Thursday, January 25, 2007

fruit: a risk vs. reward analysis


(design courtesy of Matt Bites)

fruit: banana
risk: low
reward: moderate
analysis: Never a bad choice, the banana is the .290 hitter of fruit. When was the last time you had a surprisingly bad banana? Never, that’s when. More importantly, the banana offers the most easily interpreted warning signs in the fruit family: if it’s slightly green or covered in brown spots, you know you’re rolling the dice. You will most likely never eat a memorable banana, but for a low-risk fruit that pays out solid dividends, you can’t do better. If you don’t like surprises, the banana might be the fruit for you.

fruit: apple
risk: high
reward: moderate
analysis: There are several schools of thought on the apple, so let’s just examine the facts. For a good month-long stretch in the Fall, you can do no wrong with an apple. If it has no bumps or bruises and feels solid, you’re good to go. But what happens after that? Suddenly the traditional warning signs break down and what was once a promising piece of fruit is a mushy disaster. There are few fruit experiences worse than the first bite of a bad apple – it makes you question everything you thought you knew about fruit. Granted that a good apple is a solid fruit experience, is it really worth the risk? No, it’s not.

fruit: orange
risk: moderately low
reward: high
analysis: A good orange is the holy grail of fruit. Long praised for its sweetness, the orange really brings a complete game to the table. Its rind is one of the most durable in the fruit family, capable of sustaining the kind of turbulence that would simply destroy an apple or pear. While not quite banana-like in its warning signs, the worst (dry) oranges will reveal themselves before that all-important first bite. It is a true testament to the character of this fruit that many people are willing to ignore this warning sign in the hopes of a decent wedge or sweet spot. You will find no better risk/reward payout in the fruit family than the orange.

fruit: pear
risk: high
reward: high
analysis: The often ignored pear presents an interesting dilemma. On one hand, a good pear is rivaled only by the orange. On the other, a bad pear is only eclipsed by a bad apple. While a bad pear may show more easily than an apple, don’t be fooled: a pear can be bad in more ways. There is nothing wrong with taking a gamble with the occasional pear, but as a daily fruit it will eventually let you down.

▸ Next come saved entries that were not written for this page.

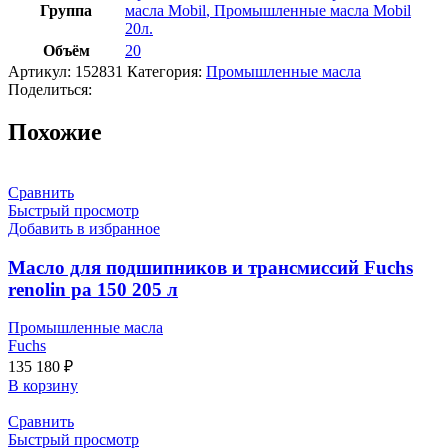
Группа
масла Mobil
,
Промышленные масла Mobil
20л.
Объём
20
Артикул:
152831
Категория:
Промышленные масла
Поделиться:
Похожие
Сравнить
Быстрый просмотр
Добавить в избранное
Масло для подшипников и трансмиссий Fuchs
renolin pa 150 205 л
Промышленные масла
Fuchs
135 180
₽
В корзину
Сравнить
Быстрый просмотр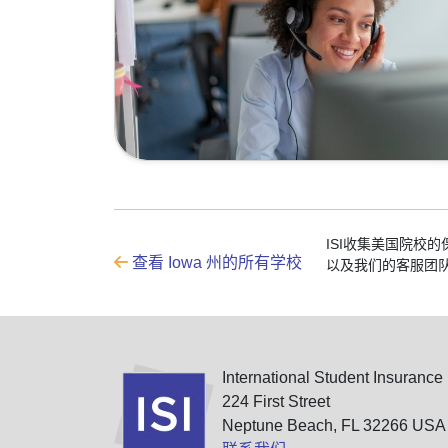
ISI收集美国院校
查看 Iowa 州的所有学校
以及我们的客服团
International Student Insurance
224 First Street
Neptune Beach, FL 32266 USA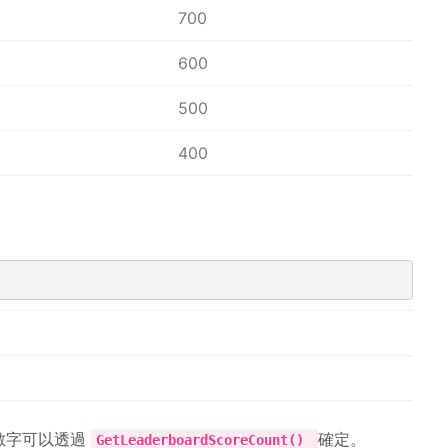
700
600
500
400
數字可以透過
確定。
GetLeaderboardScoreCount()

fruit: the berry family (blue, black, straw, etc.)
risk: high
reward: moderately high
analysis: While some might scoff at the notion of lumping these together, they share a variety of characteristics that cannot be disputed. Bad berries are disgusting – they make you wince. It's time to face the facts: berries are overrated. People eat strawberries with cream and add a variety of berries to cereal. A real fruit can stand on its own. While the berry family exhibits fairly easily interpreted warning signs (mushiness, spots), it will still throw you the occasional curveball. If you’re thinking about buying berries, stop and ask yourself if it’s really worth the risk. It’s probably not.

fruit: grapes
risk: moderate
reward: high
analysis: Grapes succeed where berries fail. They are comparable in size and texture, but more durable and predictable. Even the occasional sour grape is a taste that is quickly erased by the next sweet one. A fruit with options in color and seed, the grape is a solid fruit choice. Second only to the banana in warning signals (softness), it is easy to pick good grapes. You’d think the fruit that produces wine would garner more respect, but the grape continues to be an overlooked, solid performer well worth adding to your portfolio.

fruit: plum
risk: moderate
reward: moderately high
analysis: While no one in recorded history has ever uttered the phrase “wow, that was a fantastic plum,” this is a fruit that delivers. Firmness and mushiness are warning signs, although a not-quite ripe plum is still edible, which is more than you can say for a lot of fruit. With a satisfyingly smooth texture and solid moistness density, the plum is a good, low-risk fruit. It scores like a less stable banana with higher dividends.

fruit: peach
risk: high
reward: high
analysis: The peach performs similarly to the pear: great when it’s good, terrible when it’s bad. While a good summer peach is one of the pinnacles of fruit experience, the first bite of bad peach is eclipsed only by that of the apple. If you can afford the possible negative fallout and diversify your fruit choices, by all means, grab a peach. But if you’re on a tight budget and need a more predictable piece of fruit, go orange.


fruit: kiwi
risk: moderate
reward: moderate
analysis: Somewhat of an enigma, the jury is still out on the kiwi. A solid performer in fruit salads, the kiwi is still seen as too exotic by many in the fruit world. In fact, many a fruit expert has confessed an inability to differentiate between a good and bad kiwi. It also presents a confusing set of eating/peeling methods. You might want to hold out on the kiwi for a bit, but be sure to track its progress in the coming months.

fruit: mango
risk: moderately high
reward: high
analysis: A good mango rounds out the consensus top four positive fruit experiences, along with the orange, pear and peach, but is considerably more high-maintenance than the others. There is no conclusive proof as to the correct way to eat or serve a mango, and the absurdly large pit/thing presents an enormous set of problems. The potential for some sort of knife accident cannot be ignored, nor can the messiness factor. While fairly easy to predict in terms of quality, the purchase of a mango involves a higher commitment than any other fruit. Purchase pre-sliced when possible.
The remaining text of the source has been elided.